Before I get into this “rant” I should pre-face it with a note that I am NOT against hard work. Work ethic and a strong moral compass are what differentiate those whom I want to associate with, from well, the not-so-much when it comes to networking. I’ve worked my ass off my entire life. No matter the position or job title, I’ve always worked hard. I’ve also always seemed to work or in some way put work into my career after hours even though I only had to “clock in” 9am to 5pm 5 days a week.

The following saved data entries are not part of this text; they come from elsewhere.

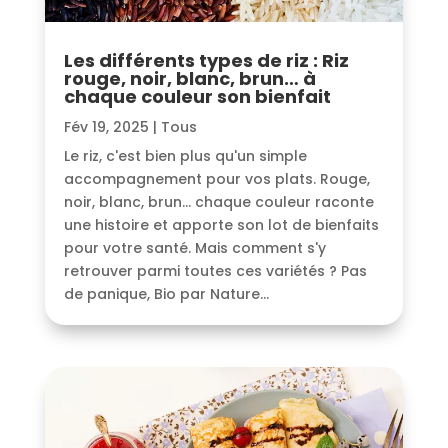
Les différents types de riz : Riz
rouge, noir, blanc, brun… à
chaque couleur son bienfait
Fév 19, 2025
|
Tous
Le riz, c'est bien plus qu'un simple
accompagnement pour vos plats. Rouge,
noir, blanc, brun… chaque couleur raconte
une histoire et apporte son lot de bienfaits
pour votre santé. Mais comment s'y
retrouver parmi toutes ces variétés ? Pas
de panique, Bio par Nature...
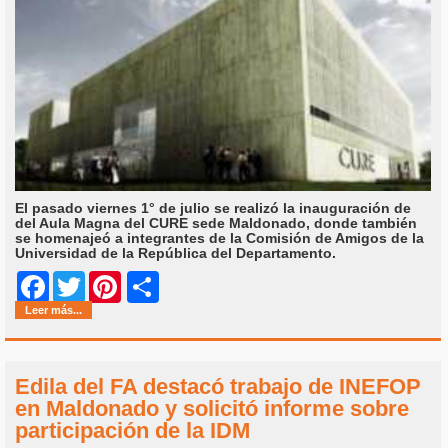
El pasado viernes 1° de julio se realizó la inauguración de
del Aula Magna del CURE sede Maldonado, donde también
se homenajeó a integrantes de la Comisión de Amigos de la
Universidad de la República del Departamento.
Share
Facebook
Twitter
Pinterest
Leer más...
Edila del FA destacó trabajo de INEFOP
en Maldonado y solicitó informe sobre
participación de la IDM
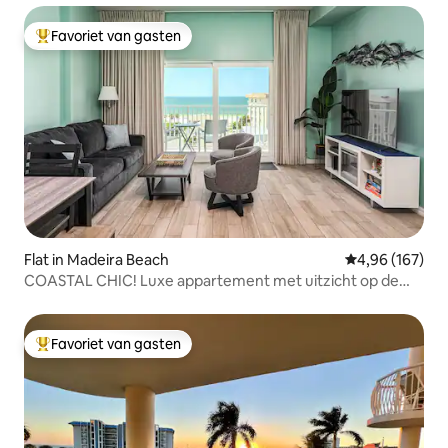
Favoriet van gasten
Topfavoriet van gasten
Flat in Madeira Beach
Gemiddelde beo
4,96 (167)
COASTAL CHIC! Luxe appartement met uitzicht op de
oceaan
Favoriet van gasten
Topfavoriet van gasten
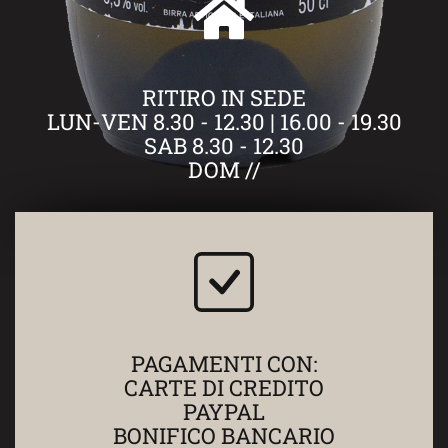
RITIRO IN SEDE
LUN-VEN 8.30 - 12.30 | 16.00 - 19.30
SAB 8.30 - 12.30
DOM //
BIRRA ARTIGIANALE SANTA
BERNARDA
SCOPRI
PAGAMENTI CON:
CARTE DI CREDITO
PAYPAL
BONIFICO BANCARIO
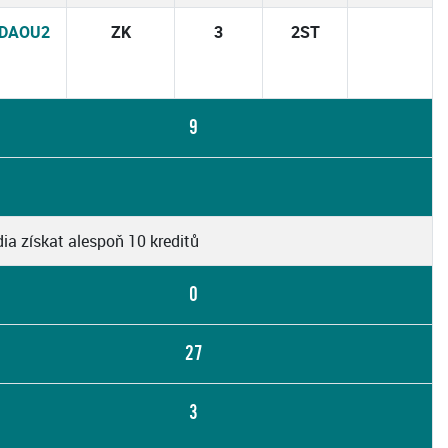
2DAOU2
ZK
3
2ST
9
ia získat alespoň 10 kreditů
0
27
3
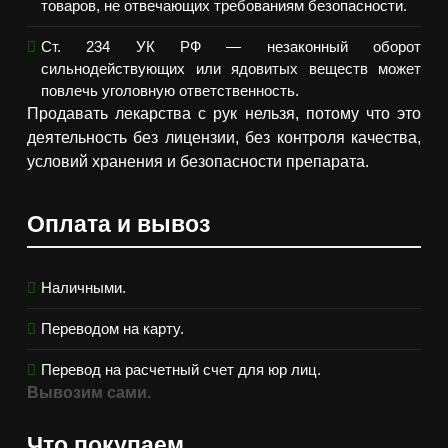
товаров, не отвечающих требованиям безопасности.
Ст. 234 УК РФ — незаконный оборот
сильнодействующих или ядовитых веществ может
повлечь уголовную ответственность.
Продавать лекарства с рук нельзя, потому что это
деятельность без лицензии, без контроля качества,
условий хранения и безопасности препарата.
Оплата и вывоз
Наличными.
Переводом на карту.
Перевод на расчетный счет для юр лиц.
Вывозим сами.
Что покупаем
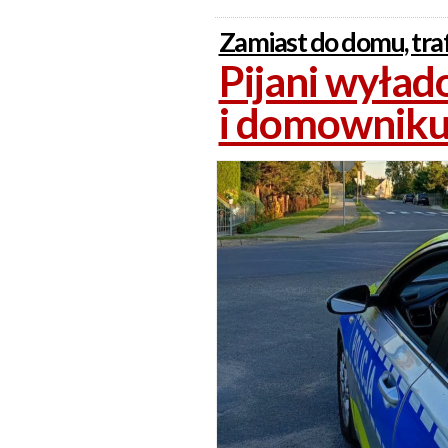
Zamiast do domu, traf
Pijani wyłado
i domownik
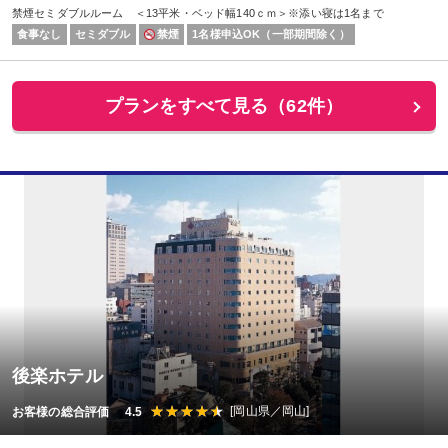
禁煙セミダブルルーム ＜13平米・ベッド幅140ｃｍ＞※添い寝は1名まで
食事なし
セミダブル
禁煙
1名様申込OK（一部期間除く）
プランをすべて見る（62件）
後楽ホテル
[岡山県／岡山]
お客様の総合評価 4.5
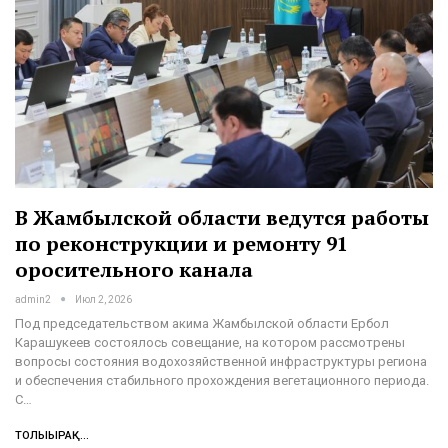
В Жамбылской области ведутся работы
по реконструкции и ремонту 91
оросительного канала
admin2
Июл 2, 2026
Под председательством акима Жамбылской области Ербол
Карашукеев состоялось совещание, на котором рассмотрены
вопросы состояния водохозяйственной инфраструктуры региона
и обеспечения стабильного прохождения вегетационного периода.
С…
ТОЛЫҒЫРАҚ...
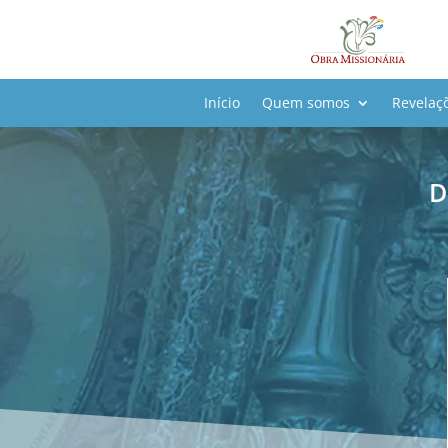
Início
Quem somos
Revelaç
D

There has been a lot of discussions online of how our education systems in North America seem like they were made in the early 1900’s and never evolved. I will say that there are some incredible school districts and educators out there pushing the boundaries they are bound to and really striving to give our children the best possible education possible. But it’s quite apparent that a lot of what you learn in grade school (and even highschool) is related to working in a factory in the early 1900’s and working on an assembly line.
Get to work.
Go outside and have a break.
Stand in a straight line.
Remember your number.
Do it again the next day.
Sounds familiar right? Of course, teachers are educating throughout the day, and working incredibly hard to bring important subject matters to our children and opening up their minds. For the most part, I don’t even disagree with it. I think that our children are learning incredibly valuable things from incredibly amazing people. I’m sure there are parents out there who have issues with the school system, or particular teachers but I am not one of them (to date).
However, the concept of sending our young children home with homework is bizarre to me.

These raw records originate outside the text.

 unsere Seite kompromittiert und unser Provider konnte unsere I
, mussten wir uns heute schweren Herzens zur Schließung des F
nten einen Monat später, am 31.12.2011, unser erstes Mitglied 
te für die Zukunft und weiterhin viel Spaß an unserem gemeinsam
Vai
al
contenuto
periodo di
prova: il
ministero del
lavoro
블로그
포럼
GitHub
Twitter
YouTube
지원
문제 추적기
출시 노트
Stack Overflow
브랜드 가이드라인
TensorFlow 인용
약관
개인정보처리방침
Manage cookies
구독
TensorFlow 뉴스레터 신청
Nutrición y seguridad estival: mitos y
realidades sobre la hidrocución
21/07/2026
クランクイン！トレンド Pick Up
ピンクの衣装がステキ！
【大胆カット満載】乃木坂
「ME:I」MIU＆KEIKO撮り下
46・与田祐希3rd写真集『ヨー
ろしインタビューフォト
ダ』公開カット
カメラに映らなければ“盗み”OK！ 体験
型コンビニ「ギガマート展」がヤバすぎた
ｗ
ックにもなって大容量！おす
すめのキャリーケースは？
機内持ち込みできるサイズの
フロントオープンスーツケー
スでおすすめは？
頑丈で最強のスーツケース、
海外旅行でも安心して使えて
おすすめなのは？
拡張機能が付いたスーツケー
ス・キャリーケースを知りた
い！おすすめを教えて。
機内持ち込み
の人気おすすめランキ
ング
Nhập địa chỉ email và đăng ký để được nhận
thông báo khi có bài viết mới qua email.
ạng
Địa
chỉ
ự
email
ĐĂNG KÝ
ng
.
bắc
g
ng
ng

How have we not adapted to the new world? By the time any children in grade school reach adulthood, college and then time to start their career we know the job market is going to be incredibly different. We haven’t had a recession since the great recession (knock on wood) and even if an economic downturn does come to North America I’m not sure how much of a dent this one will leave. Everyone I know has a side hustle and nobody has just one job. From driving uber to teaching English online to students in China there seem to be incredible ways for us to differentiate our income and embrace things we are passionate about. It’s almost needed with the housing markets and constant technological advances forcing manual labor to a lower necessity.
So what are we teaching young kids by sending them home with homework they clearly have no interest in doing?

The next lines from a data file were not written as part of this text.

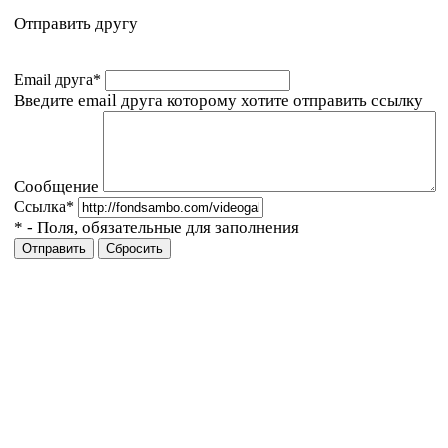
Отправить другу
Email друга
*
Введите email друга которому хотите отправить ссылку
Сообщение
Ссылка
*
*
- Поля, обязательные для заполнения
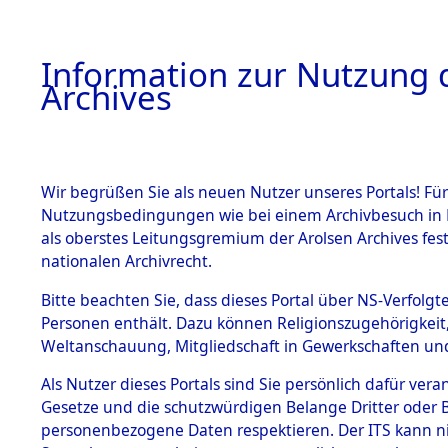
Information zur Nutzung d
Archives
HOME
BESTANDSBESCHREIBUNG
ARCHIVAL
Wir begrüßen Sie als neuen Nutzer unseres Portals! Für
Nutzungsbedingungen wie bei einem Archivbesuch in B
als oberstes Leitungsgremium der Arolsen Archives f
BESTÄNDE
0004 (108
nationalen Archivrecht.
1.
Bitte beachten Sie, dass dieses Portal über NS-Verfolgte
Inhaftierungsdoku
Personen enthält. Dazu können Religionszugehörigkeit,
mente
Weltanschauung, Mitgliedschaft in Gewerkschaften und 
1.2.9 Beim ITS
verwahrte
Als Nutzer dieses Portals sind Sie persönlich dafür vera
Effekten
Gesetze und die schutzwürdigen Belange Dritter oder B
1.2.9.1
personenbezogene Daten respektieren. Der ITS kann nic
Effekten aus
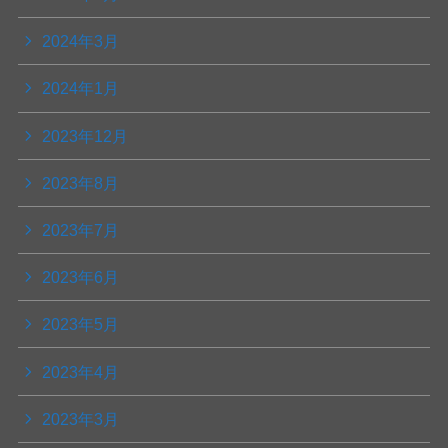
2024年3月
2024年1月
2023年12月
2023年8月
2023年7月
2023年6月
2023年5月
2023年4月
2023年3月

You must sign up for a job that will force you to work overtime, do something you extremely dislike, and if you don’t you won’t get paid! (Grades).
There are so many ways for children to embrace their passions and what they are interested in learning, parents should feel obligated to NOT sit their children in front of Netflix or Youtube and find them a way to learn about what they are passionate about every day after school.
Do our children need more time to learn than the 6 hours they have while at school? I’d be interested in seeing some studies to prove that they do!
If I had never taken that Entrepreneurship class in Grade 12 that showed me how to build a Microsoft Access Database and call data from it in .aspx files (Microsoft Frontpage days) I would have probably NEVER developed the passion I have for what I do! The course also was just the starting point. I had to go outside of what was being made available in the curicciulum to really learn what I wanted to learn. I did that because of my passion, and because I enjoyed learning about it.
This of course changes in the latter years of high school and post-secondary education. If you aren’t interested in Math, don’t take calculus in Grade 12, and if you aren’t interested in Business don’t try to get your Masters in Economics when you attend University.